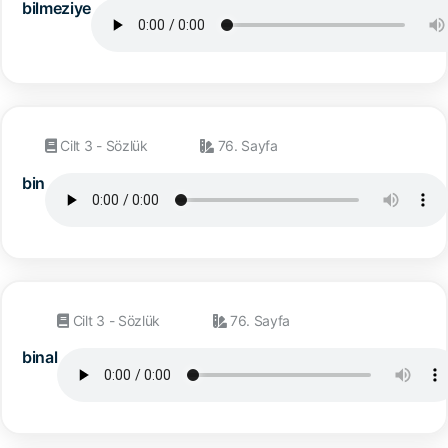
bilmeziye
Cilt 3 - Sözlük
76. Sayfa
bin
Cilt 3 - Sözlük
76. Sayfa
binal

=== Work item ===
Repeat the data exactly. No pictures should appear.

=== Expected output ===
bilmeziye
Cilt 3 - Sözlük
76. Sayfa
bin
Cilt 3 - Sözlük
76. Sayfa
binal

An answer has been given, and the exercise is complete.